Écoutez Garilhe, député de l'Ardèche à la Convention: «La loyauté, la justice et l'énergie que vous avez développées le 3 octobre, en faveur des signataires de la déclaration du 6 juin, m'ont prouvé que, de même que vous savez, sans autre passion que celle du bien public, employer vos talents à démasquer les traîtres, de même vous savez élever votre voix avec courage en faveur de l'innocent trompé. Cette conduite généreuse m'inspire la confiance de m'adresser à vous....»

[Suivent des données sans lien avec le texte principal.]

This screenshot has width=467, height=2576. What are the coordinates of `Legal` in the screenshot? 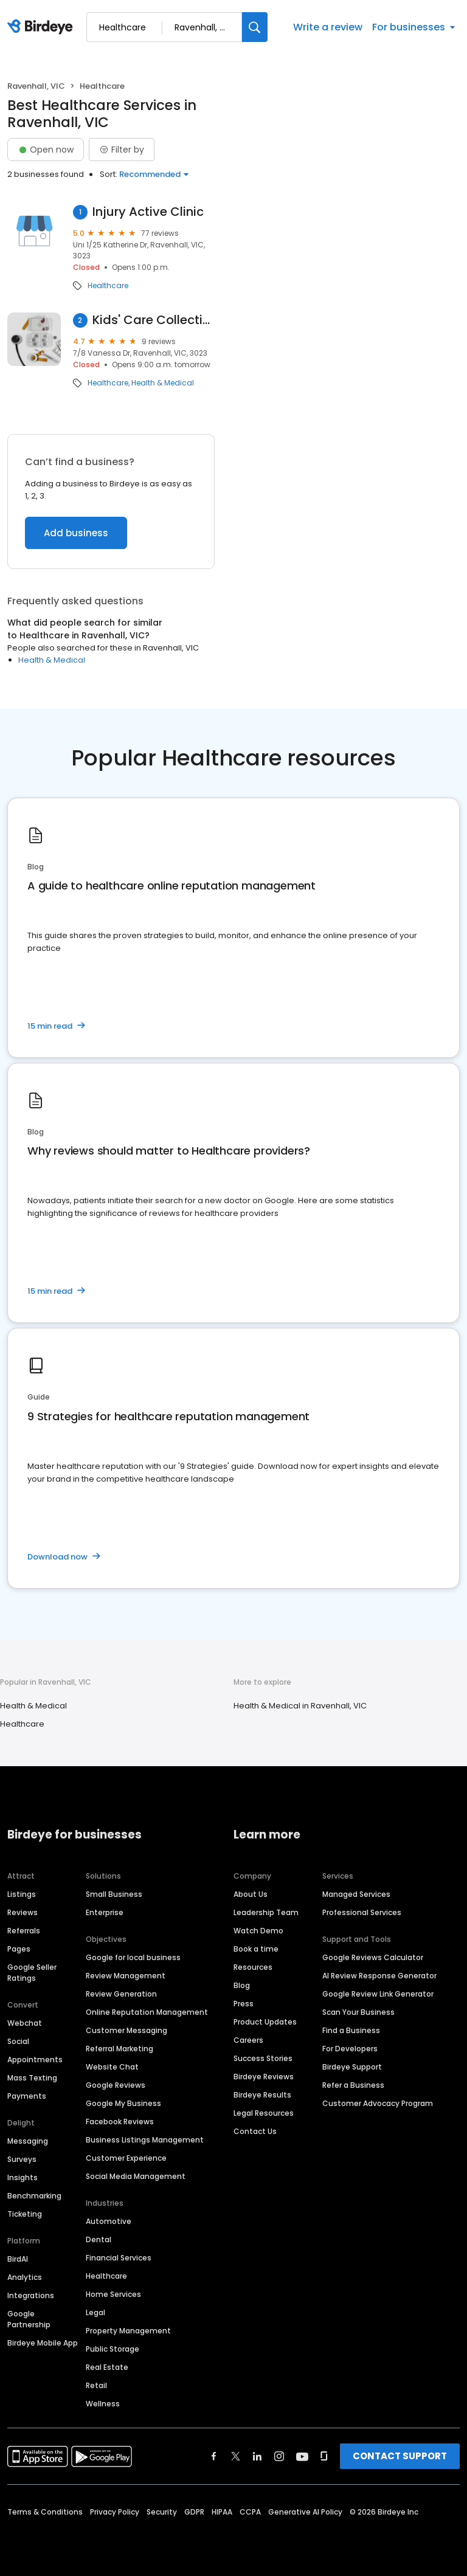 It's located at (95, 2312).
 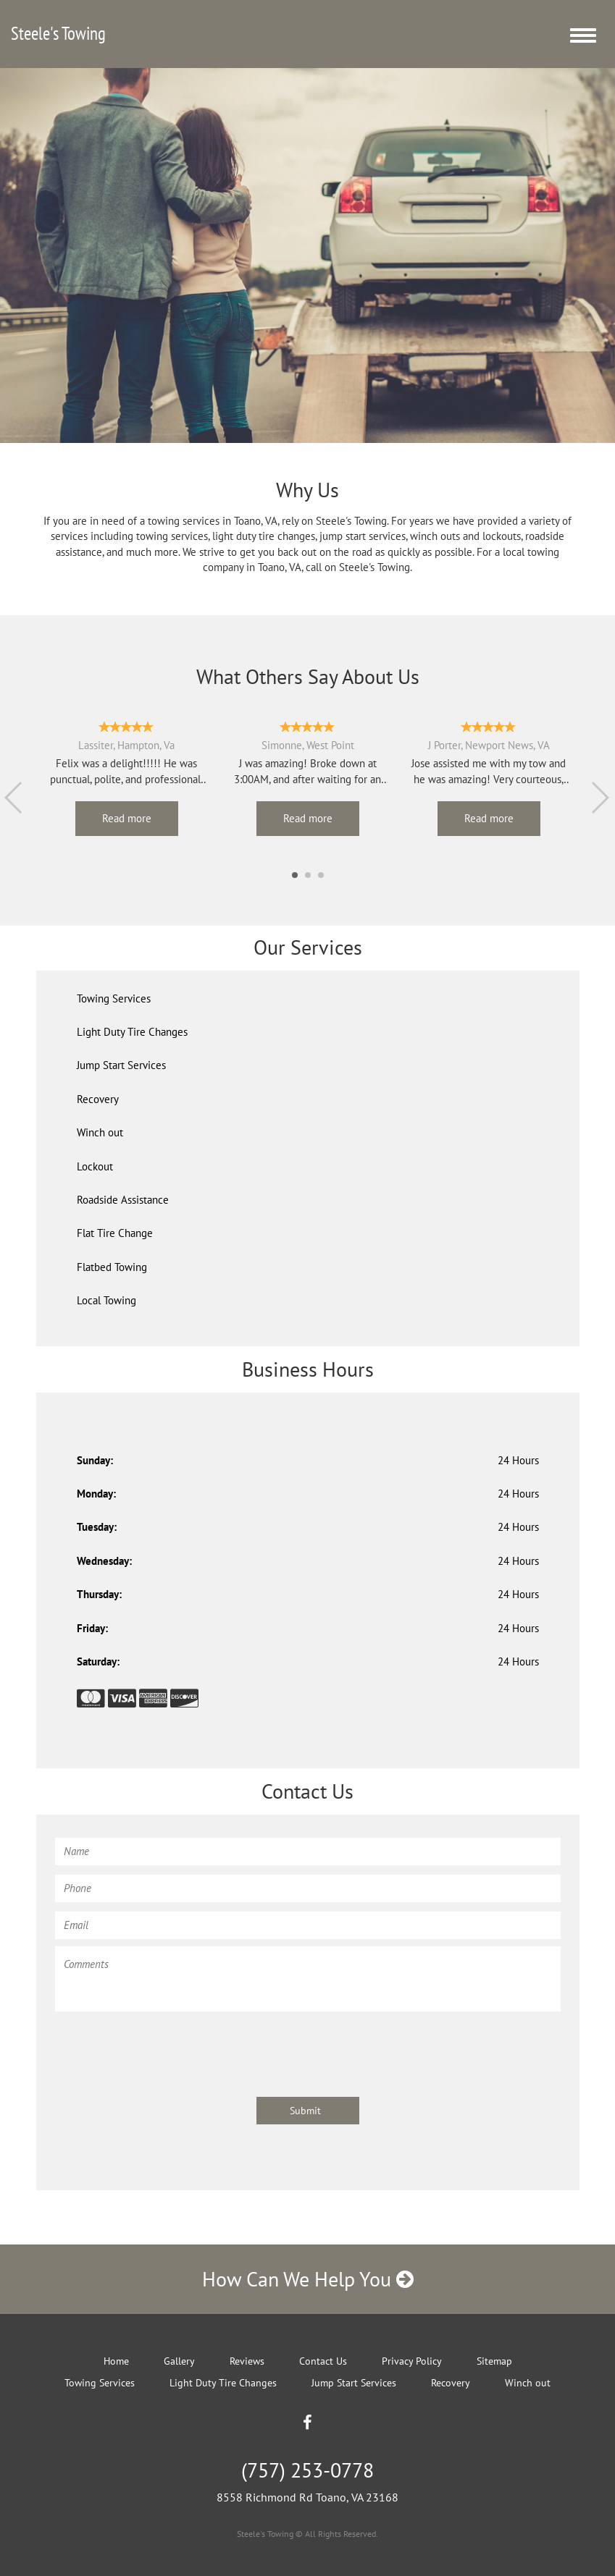 What do you see at coordinates (494, 2361) in the screenshot?
I see `Sitemap` at bounding box center [494, 2361]. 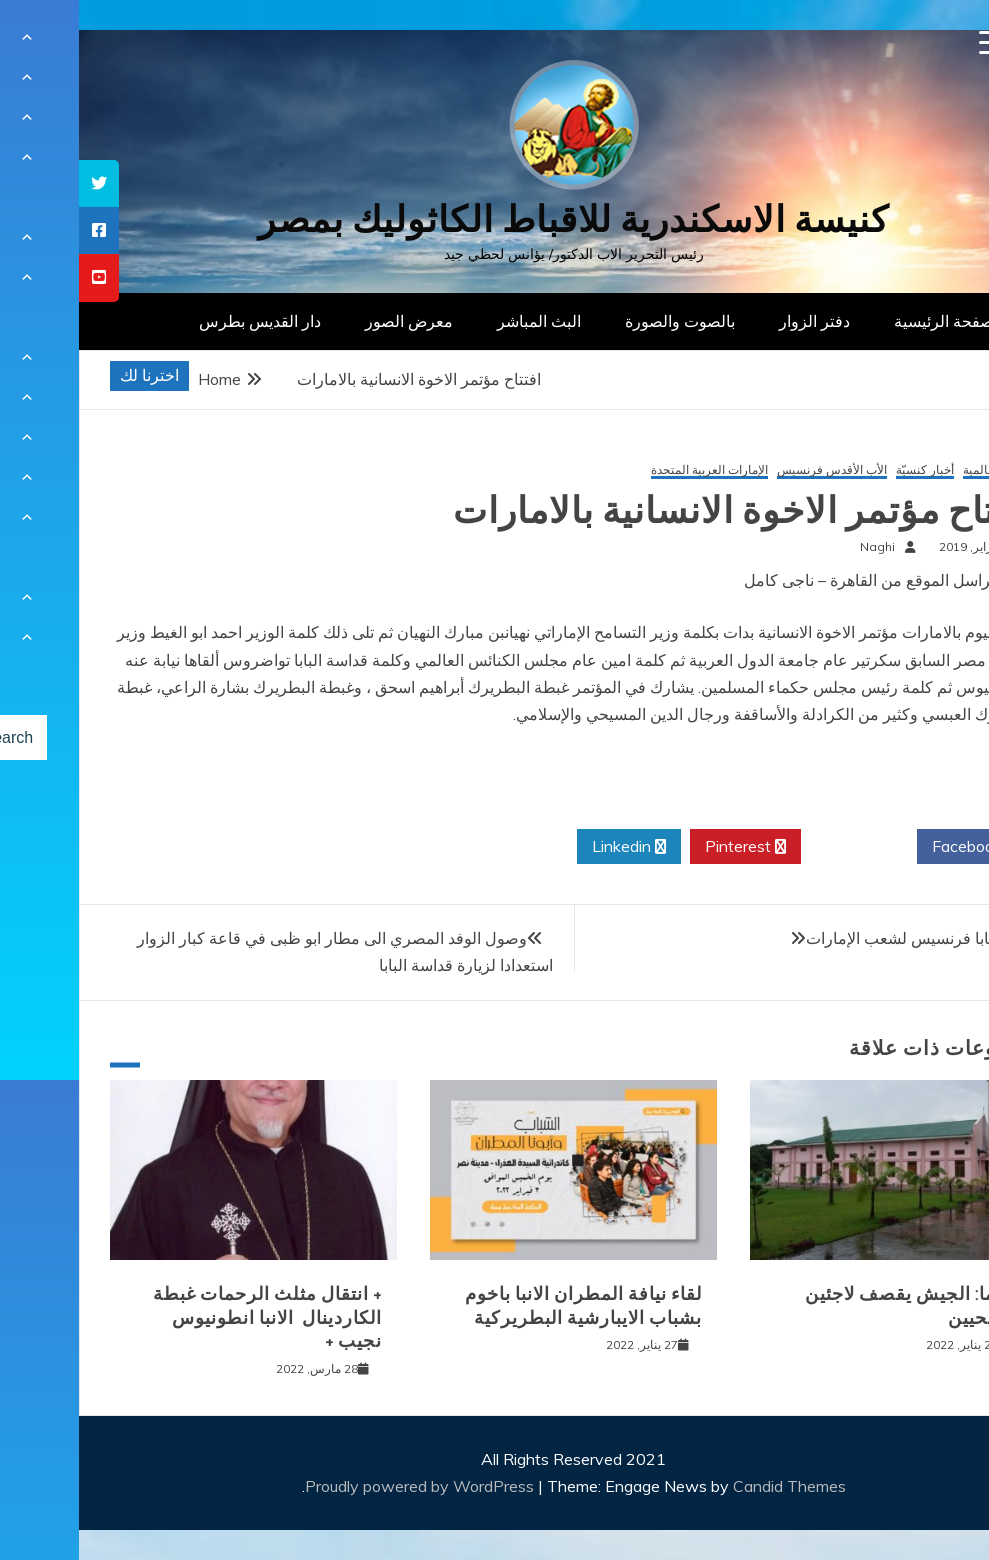 This screenshot has height=1560, width=989. I want to click on الصفحة الرئيسية, so click(869, 321).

Lisez enfin ces quelques lignes écrites de la Force à la date du 3 messidor an II (21 juin 1794), c'est-à-dire un peu plus d'un mois avant le 9 thermidor, et signées de trente et un Girondins: «Citoyen, tes collègues détenus à la Force t'invitent à prendre connaissance de la lettre dont ils t'envoient copie. Ils espèrent que, conséquemment à tes principes, tu l'appuieras. Quoique nous te devions beaucoup, nous ne te parlerons point de notre reconnaissance, il suffit de demander justice à un républicain tel que toi.»
Combien y en a-t-il qui, après Thermidor, se souviendront de ce cri de reconnaissance? C'est triste à dire, mais beaucoup, comme Boissy-d'Anglas, qui comparait alors Robespierre à Orphée, feront chorus avec les calomniateurs de celui qui les avait arrachés à la mort.
VI
C'était le temps où, suivant l'expression du général Foy, la France accomplissait son colossal effort. Sans doute, on peut maudire les sévérités de 1793, mais il est impossible de ne pas les comprendre. Croit-on que c'est avec des ménagements que la République serait parvenue à rejeter l'Europe coalisée et les émigrés en armes au delà du Rhin, à écraser la Vendée, à faire rentrer sous terre l'armée des conspirateurs? Comme tous ses collègues du comité de Salut public et de la Convention, Robespierre s'associa à toutes les mesures inflexibles que commandait la situation.
Mais, plus que ses collègues du comité, il eut le courage de combattre les excès inutiles, ce qu'il appelait «l'exagération systématique des faux patriotes» et les fureurs anarchiques si propres à déconsidérer la Révolution française. «La sagesse seule peut fonder une République, disait-il, le 27 brumaire (17 novembre 1793), à la Convention. Soyez dignes du peuple que vous représentez; le peuple hait tous les excès.»